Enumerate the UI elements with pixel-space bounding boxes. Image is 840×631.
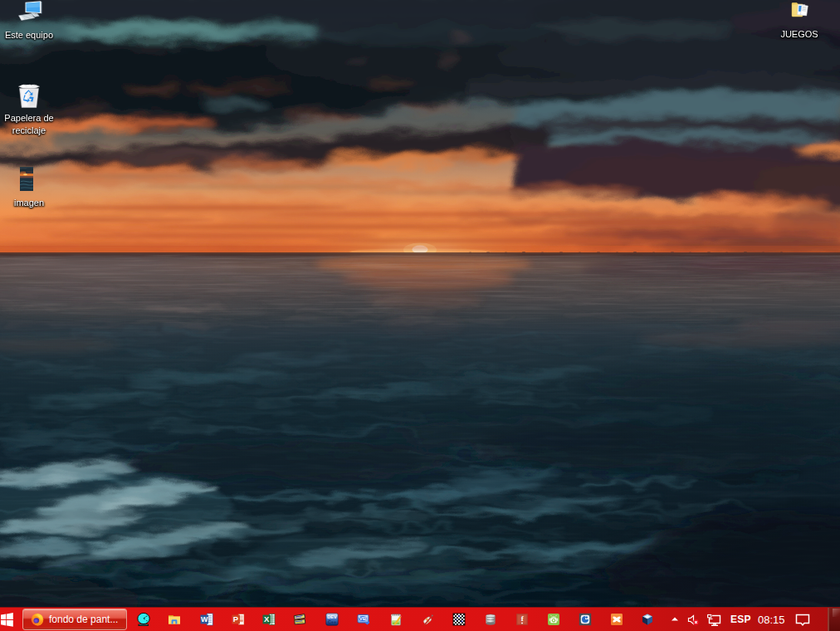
svg-text:P: P xyxy=(233,614,239,624)
svg-text:C++: C++ xyxy=(328,619,336,624)
svg-text:X: X xyxy=(264,614,270,624)
svg-text:W: W xyxy=(201,615,208,624)
svg-text:VB: VB xyxy=(359,616,367,621)
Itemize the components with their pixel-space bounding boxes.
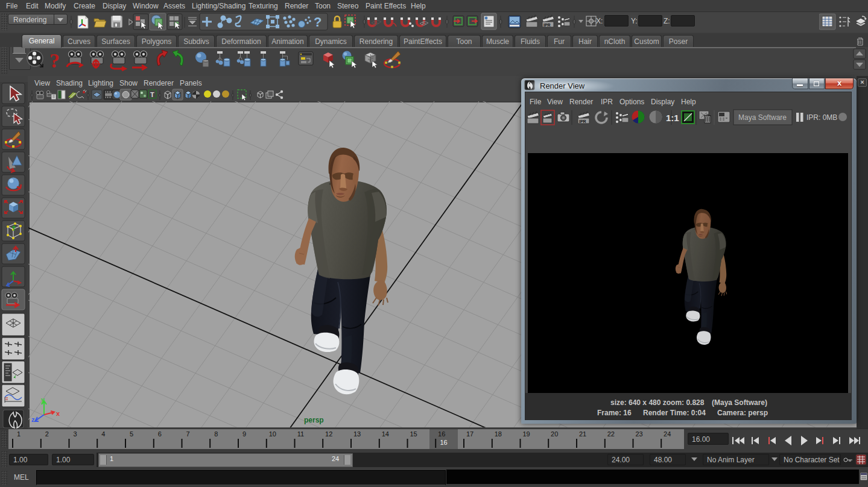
svg-text:14: 14 [382, 430, 389, 438]
svg-text:11: 11 [297, 430, 304, 438]
svg-text:13: 13 [353, 430, 361, 438]
svg-text:19: 19 [522, 430, 530, 438]
svg-text:Maya Software: Maya Software [738, 113, 787, 122]
svg-text:5: 5 [130, 430, 133, 438]
svg-text:IPR: 0MB: IPR: 0MB [806, 113, 837, 122]
svg-text:3: 3 [73, 430, 77, 438]
svg-text:16: 16 [438, 430, 445, 438]
svg-text:21: 21 [579, 430, 586, 438]
svg-text:6: 6 [158, 430, 162, 438]
svg-text:2: 2 [45, 430, 49, 438]
svg-text:z: z [31, 416, 35, 423]
svg-text:23: 23 [635, 430, 642, 438]
svg-text:24: 24 [664, 430, 671, 438]
svg-text:17: 17 [466, 430, 474, 438]
svg-text:IPR: IPR [543, 23, 551, 27]
svg-text:18: 18 [495, 430, 502, 438]
svg-text:8: 8 [214, 430, 218, 438]
svg-text:x: x [56, 410, 60, 417]
svg-text:T: T [150, 91, 154, 98]
svg-text:12: 12 [325, 430, 332, 438]
svg-text:4: 4 [101, 430, 105, 438]
svg-text:22: 22 [607, 430, 615, 438]
svg-text:10: 10 [269, 430, 276, 438]
svg-text:7: 7 [186, 430, 189, 438]
svg-text:9: 9 [242, 430, 246, 438]
svg-text:1:1: 1:1 [666, 113, 679, 123]
svg-text:15: 15 [410, 430, 417, 438]
svg-text:?: ? [49, 49, 60, 72]
svg-text:y: y [41, 396, 45, 403]
svg-text:20: 20 [551, 430, 558, 438]
svg-text:1: 1 [17, 430, 21, 438]
svg-text:persp: persp [304, 416, 324, 424]
svg-text:?: ? [314, 14, 322, 30]
svg-text:IPR: IPR [579, 119, 586, 124]
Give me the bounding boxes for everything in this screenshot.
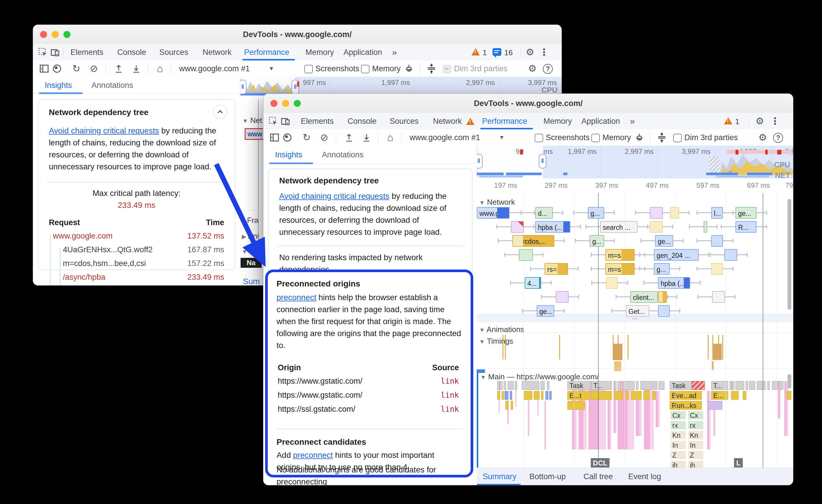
request-row[interactable]: www.google.com [53, 232, 112, 241]
flame-bar[interactable]: Run...ks [670, 401, 702, 410]
flame-bar[interactable] [504, 391, 508, 400]
tab-elements[interactable]: Elements [70, 44, 103, 60]
task-bar[interactable]: Task [567, 381, 591, 390]
network-request-bar[interactable]: 4... [525, 277, 541, 289]
network-request-bar[interactable] [556, 291, 568, 303]
network-request-bar[interactable] [712, 291, 725, 303]
panel-toggle-icon[interactable] [269, 132, 280, 143]
flame-bar[interactable]: ih [688, 460, 704, 467]
tab-insights[interactable]: Insights [45, 77, 72, 93]
origin-source[interactable]: link [424, 377, 459, 385]
task-bar[interactable] [730, 381, 732, 390]
task-bar[interactable] [653, 381, 658, 390]
tab-annotations[interactable]: Annotations [91, 77, 133, 93]
network-request-bar[interactable]: d... [535, 207, 553, 219]
collapse-icon[interactable] [426, 63, 436, 73]
timeline-overview[interactable]: 1,997 ms2,997 ms3,997 ms4,997 ms5,999ms‖… [477, 146, 793, 178]
home-icon[interactable]: ⌂ [154, 62, 166, 75]
task-bar[interactable] [746, 381, 748, 390]
network-request-bar[interactable] [519, 249, 533, 261]
task-bar[interactable] [508, 381, 514, 390]
avoid-chaining-link[interactable]: Avoid chaining critical requests [279, 192, 389, 201]
origin-source[interactable]: link [424, 391, 459, 399]
origin-row[interactable]: https://www.gstatic.com/ [278, 377, 363, 386]
tab-elements[interactable]: Elements [301, 113, 334, 129]
tab-memory[interactable]: Memory [306, 44, 334, 60]
frames-track-label[interactable]: Fra [247, 216, 259, 225]
flame-bar[interactable] [541, 391, 543, 400]
task-bar[interactable] [497, 381, 500, 390]
network-request-bar[interactable] [606, 277, 618, 289]
flame-bar[interactable] [511, 401, 513, 410]
download-icon[interactable] [362, 133, 372, 143]
flame-bar[interactable]: rx [688, 421, 704, 430]
task-bar[interactable] [767, 381, 770, 390]
network-request-bar[interactable]: ge... [655, 235, 673, 247]
summary-tab-partial[interactable]: Sum [243, 274, 260, 285]
network-request-bar[interactable]: www.g... [477, 207, 509, 219]
tab-event-log[interactable]: Event log [628, 468, 661, 485]
task-bar[interactable] [540, 381, 544, 390]
flame-bar[interactable] [534, 391, 540, 400]
memory-checkbox[interactable] [361, 65, 370, 73]
network-request-bar[interactable]: ge... [736, 207, 757, 219]
warning-icon[interactable] [471, 48, 480, 55]
tab-network[interactable]: Network [433, 113, 462, 129]
task-bar[interactable] [614, 381, 616, 390]
reload-icon[interactable]: ↻ [301, 131, 313, 144]
flame-bar[interactable] [549, 391, 551, 400]
tab-summary[interactable]: Summary [483, 468, 516, 485]
network-request-bar[interactable]: gen_204 ... [654, 249, 699, 261]
device-toolbar-icon[interactable] [50, 47, 60, 58]
tab-sources[interactable]: Sources [159, 44, 188, 60]
flame-bar[interactable]: In [688, 441, 704, 449]
flame-bar[interactable] [545, 391, 548, 400]
task-bar[interactable] [779, 381, 783, 390]
settings-gear-icon[interactable]: ⚙ [524, 46, 536, 59]
network-request-bar[interactable] [658, 291, 667, 303]
flame-bar[interactable] [497, 391, 500, 400]
target-selector[interactable]: www.google.com #1 [179, 60, 250, 77]
flame-bar[interactable]: rx [670, 421, 686, 430]
device-toolbar-icon[interactable] [280, 116, 291, 126]
flame-bar[interactable] [502, 391, 504, 400]
request-row[interactable]: /async/hpba [63, 273, 105, 282]
screenshots-checkbox[interactable] [304, 65, 313, 73]
flame-bar[interactable]: In [670, 441, 686, 449]
network-request-bar[interactable]: m=s... [605, 249, 635, 261]
task-bar[interactable] [500, 381, 502, 390]
panel-toggle-icon[interactable] [39, 63, 49, 74]
overview-drag-handle[interactable]: ‖ [477, 154, 483, 168]
tab-console[interactable]: Console [348, 113, 377, 129]
request-row[interactable]: 4UaGrENHsx...QtG.woff2 [63, 245, 152, 254]
network-request-bar[interactable]: ge... [537, 305, 554, 317]
network-request-bar[interactable] [658, 305, 670, 317]
tab-console[interactable]: Console [117, 44, 146, 60]
avoid-chaining-link[interactable]: Avoid chaining critical requests [49, 126, 159, 135]
network-request-bar[interactable]: m=cdos,... [512, 235, 554, 247]
flame-bar[interactable]: Cx [688, 411, 704, 420]
inspect-icon[interactable] [268, 116, 279, 126]
network-request-bar[interactable] [511, 221, 524, 233]
home-icon[interactable]: ⌂ [384, 131, 396, 144]
flame-bar[interactable]: Z [688, 451, 704, 459]
timings-track-label[interactable]: ▼ Ti [242, 247, 256, 256]
overview-drag-handle[interactable]: ‖ [240, 80, 247, 94]
track-area[interactable]: ▼ Network www.g...d...g...l...ge...hpba … [477, 193, 793, 467]
flame-bar[interactable]: E...t [567, 391, 591, 400]
task-bar[interactable] [736, 381, 744, 390]
flame-bar[interactable] [631, 391, 642, 400]
gc-brush-icon[interactable] [404, 63, 414, 74]
flame-bar[interactable] [567, 401, 585, 410]
tab-network[interactable]: Network [202, 44, 232, 60]
tab-sources[interactable]: Sources [390, 113, 419, 129]
preconnect-link[interactable]: preconnect [277, 293, 316, 302]
overview-drag-handle[interactable]: ‖ [539, 154, 546, 168]
flame-bar[interactable] [731, 391, 739, 400]
flame-bar[interactable] [510, 391, 512, 400]
task-bar[interactable] [772, 381, 778, 390]
flame-bar[interactable]: Kn [688, 431, 704, 439]
network-request-bar[interactable] [670, 207, 679, 219]
network-request-bar[interactable]: search ... [600, 221, 638, 233]
upload-icon[interactable] [344, 133, 355, 143]
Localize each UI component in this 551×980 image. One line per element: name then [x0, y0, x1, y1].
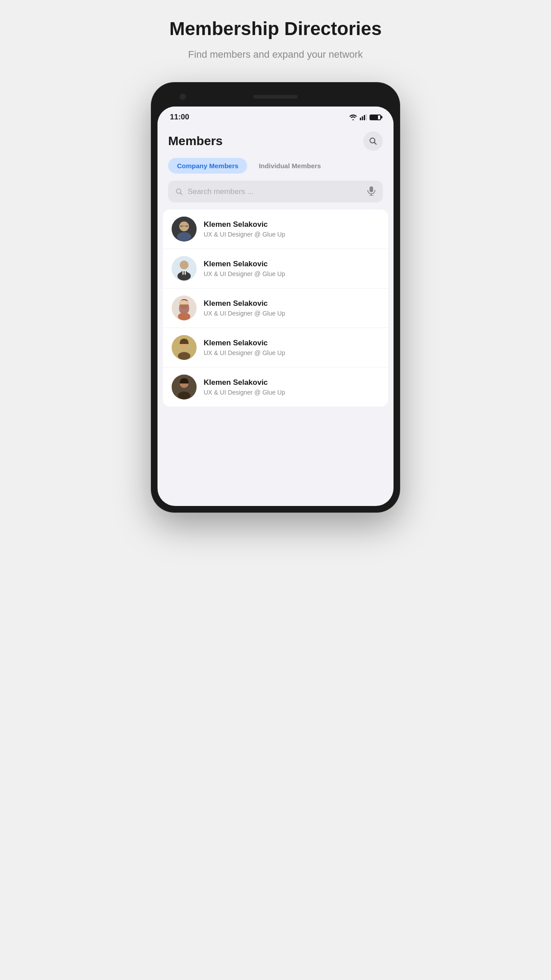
page-subtitle: Find members and expand your network: [169, 49, 382, 60]
members-list: Klemen Selakovic UX & UI Designer @ Glue…: [163, 209, 388, 407]
member-item[interactable]: Klemen Selakovic UX & UI Designer @ Glue…: [163, 288, 388, 328]
svg-point-25: [178, 312, 190, 320]
svg-point-28: [178, 352, 190, 360]
svg-rect-0: [360, 118, 361, 120]
svg-rect-22: [185, 271, 186, 275]
phone-wrapper: 11:00: [151, 83, 400, 512]
avatar: [172, 256, 197, 281]
member-info: Klemen Selakovic UX & UI Designer @ Glue…: [204, 378, 379, 396]
member-item[interactable]: Klemen Selakovic UX & UI Designer @ Glue…: [163, 368, 388, 407]
avatar: [172, 335, 197, 360]
member-role: UX & UI Designer @ Glue Up: [204, 349, 379, 356]
app-header: Members: [157, 128, 394, 158]
avatar: [172, 217, 197, 241]
svg-rect-14: [185, 225, 188, 227]
svg-rect-2: [364, 115, 365, 120]
status-bar: 11:00: [157, 107, 394, 124]
member-role: UX & UI Designer @ Glue Up: [204, 270, 379, 277]
status-icons: [349, 114, 381, 120]
member-name: Klemen Selakovic: [204, 299, 379, 308]
tab-company-members[interactable]: Company Members: [168, 158, 247, 174]
search-bar[interactable]: Search members ...: [168, 181, 383, 202]
member-info: Klemen Selakovic UX & UI Designer @ Glue…: [204, 260, 379, 277]
member-name: Klemen Selakovic: [204, 260, 379, 269]
tabs-row: Company Members Individual Members: [157, 158, 394, 174]
phone-frame: 11:00: [151, 83, 400, 512]
svg-rect-1: [362, 116, 363, 120]
tab-individual-members[interactable]: Individual Members: [250, 158, 330, 174]
member-name: Klemen Selakovic: [204, 220, 379, 229]
member-name: Klemen Selakovic: [204, 378, 379, 387]
member-info: Klemen Selakovic UX & UI Designer @ Glue…: [204, 220, 379, 238]
svg-rect-21: [182, 271, 184, 275]
svg-rect-13: [180, 225, 183, 227]
signal-icon: [360, 114, 367, 120]
page-title: Membership Directories: [169, 18, 382, 40]
phone-screen: 11:00: [157, 107, 394, 506]
member-role: UX & UI Designer @ Glue Up: [204, 231, 379, 238]
member-name: Klemen Selakovic: [204, 339, 379, 348]
svg-rect-8: [370, 186, 373, 192]
member-item[interactable]: Klemen Selakovic UX & UI Designer @ Glue…: [163, 249, 388, 288]
avatar: [172, 296, 197, 320]
app-screen-title: Members: [168, 134, 223, 148]
svg-line-5: [374, 142, 377, 145]
status-time: 11:00: [170, 113, 189, 122]
wifi-icon: [349, 114, 357, 120]
search-placeholder: Search members ...: [188, 187, 362, 196]
mic-icon: [367, 186, 376, 196]
page-header: Membership Directories Find members and …: [169, 18, 382, 60]
member-role: UX & UI Designer @ Glue Up: [204, 310, 379, 317]
phone-notch: [157, 89, 394, 105]
svg-point-31: [178, 391, 190, 399]
member-item[interactable]: Klemen Selakovic UX & UI Designer @ Glue…: [163, 209, 388, 249]
mic-button[interactable]: [367, 186, 376, 197]
camera: [180, 94, 186, 100]
svg-point-16: [177, 232, 191, 241]
member-role: UX & UI Designer @ Glue Up: [204, 389, 379, 396]
member-item[interactable]: Klemen Selakovic UX & UI Designer @ Glue…: [163, 328, 388, 368]
search-header-icon: [369, 137, 378, 146]
svg-line-7: [180, 193, 182, 194]
search-header-button[interactable]: [363, 131, 383, 151]
svg-rect-20: [181, 271, 187, 277]
search-bar-icon: [175, 188, 183, 196]
battery-icon: [370, 115, 381, 120]
avatar: [172, 375, 197, 399]
svg-rect-3: [366, 114, 367, 120]
member-info: Klemen Selakovic UX & UI Designer @ Glue…: [204, 299, 379, 317]
search-bar-wrapper: Search members ...: [157, 181, 394, 202]
svg-point-18: [180, 261, 189, 269]
speaker: [253, 95, 298, 99]
app-content: Members Company Members Individual Me: [157, 124, 394, 410]
member-info: Klemen Selakovic UX & UI Designer @ Glue…: [204, 339, 379, 356]
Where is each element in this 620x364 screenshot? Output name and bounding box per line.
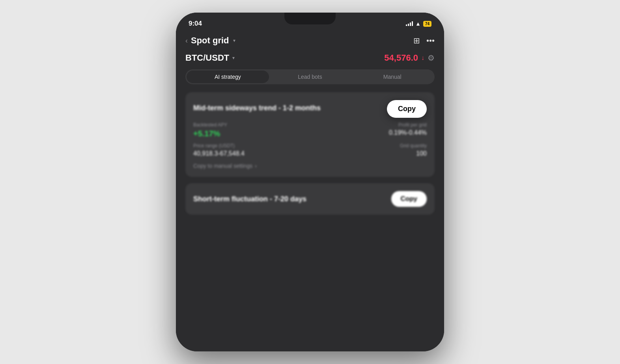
- grid-icon[interactable]: ⊞: [413, 36, 420, 45]
- strategy-2-title: Short-term fluctuation - 7-20 days: [193, 195, 306, 203]
- price-range-label: Price range (USDT): [193, 143, 310, 149]
- profit-per-grid-stat: Profit per grid 0.19%-0.44%: [310, 122, 427, 138]
- price-range-value: 40,918.3-67,548.4: [193, 150, 310, 157]
- strategy-1-stats: Backtested APY +5.17% Profit per grid 0.…: [193, 122, 427, 157]
- pair-settings-icon[interactable]: ⚙: [428, 53, 435, 63]
- grid-quantity-value: 100: [310, 150, 427, 157]
- strategy-1-title: Mid-term sideways trend - 1-2 months: [193, 104, 395, 112]
- backtested-apy-stat: Backtested APY +5.17%: [193, 122, 310, 138]
- tab-ai-strategy[interactable]: AI strategy: [187, 71, 269, 83]
- pair-row: BTC/USDT ▾ 54,576.0 ↓ ⚙: [176, 50, 444, 69]
- strategy-tabs: AI strategy Lead bots Manual: [185, 69, 435, 84]
- more-options-icon[interactable]: •••: [426, 36, 435, 45]
- phone-screen: 9:04 ▲ 74 ‹ Spot grid ▾ ⊞ •••: [176, 13, 444, 351]
- status-time: 9:04: [189, 20, 202, 28]
- copy-manual-text: Copy to manual settings: [193, 163, 252, 169]
- copy-manual-link[interactable]: Copy to manual settings ›: [193, 163, 427, 169]
- pair-price: 54,576.0 ↓ ⚙: [384, 53, 435, 63]
- copy-button-2[interactable]: Copy: [391, 191, 427, 207]
- price-direction-icon: ↓: [421, 54, 424, 61]
- profit-per-grid-value: 0.19%-0.44%: [310, 129, 427, 136]
- battery-indicator: 74: [423, 21, 431, 27]
- grid-quantity-stat: Grid quantity 100: [310, 143, 427, 157]
- strategy-card-2: Short-term fluctuation - 7-20 days Copy: [185, 183, 435, 215]
- status-icons: ▲ 74: [406, 20, 431, 27]
- pair-name[interactable]: BTC/USDT ▾: [185, 53, 235, 63]
- copy-manual-chevron-icon: ›: [255, 163, 257, 169]
- phone-frame: 9:04 ▲ 74 ‹ Spot grid ▾ ⊞ •••: [176, 13, 444, 351]
- back-button[interactable]: ‹: [185, 37, 188, 45]
- header-right: ⊞ •••: [413, 36, 435, 45]
- copy-button-1[interactable]: Copy: [387, 100, 427, 118]
- tab-manual[interactable]: Manual: [351, 71, 433, 83]
- price-range-stat: Price range (USDT) 40,918.3-67,548.4: [193, 143, 310, 157]
- signal-icon: [406, 21, 413, 26]
- notch: [284, 13, 336, 24]
- strategy-card-1-wrapper: Mid-term sideways trend - 1-2 months Bac…: [176, 92, 444, 177]
- header-left: ‹ Spot grid ▾: [185, 35, 235, 46]
- backtested-apy-label: Backtested APY: [193, 122, 310, 128]
- page-title: Spot grid: [191, 35, 229, 46]
- backtested-apy-value: +5.17%: [193, 129, 310, 138]
- header-nav: ‹ Spot grid ▾ ⊞ •••: [176, 32, 444, 50]
- strategy-card-2-wrapper: Short-term fluctuation - 7-20 days Copy: [176, 183, 444, 215]
- profit-per-grid-label: Profit per grid: [310, 122, 427, 128]
- title-dropdown-icon[interactable]: ▾: [233, 38, 235, 43]
- wifi-icon: ▲: [415, 20, 421, 27]
- pair-label: BTC/USDT: [185, 53, 229, 63]
- price-value: 54,576.0: [384, 53, 418, 63]
- tabs-container: AI strategy Lead bots Manual: [176, 69, 444, 92]
- tab-lead-bots[interactable]: Lead bots: [269, 71, 351, 83]
- grid-quantity-label: Grid quantity: [310, 143, 427, 149]
- pair-dropdown-icon: ▾: [232, 55, 235, 61]
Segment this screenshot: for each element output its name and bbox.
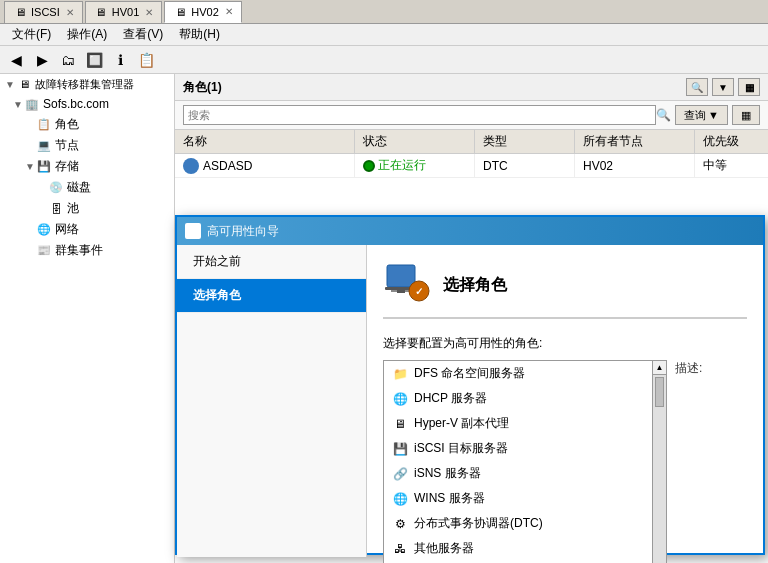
· · · · · · ·
◆ WORK ORDER: Check the entries above for the word "avoid" and copy every line where it turns up.

◆ EXERCISE RESPONSE:
avoid-chaining-link[interactable]: Avoid chaining critical requests [279, 192, 389, 201]
avoid-chaining-link[interactable]: Avoid chaining critical requests [49, 126, 159, 135]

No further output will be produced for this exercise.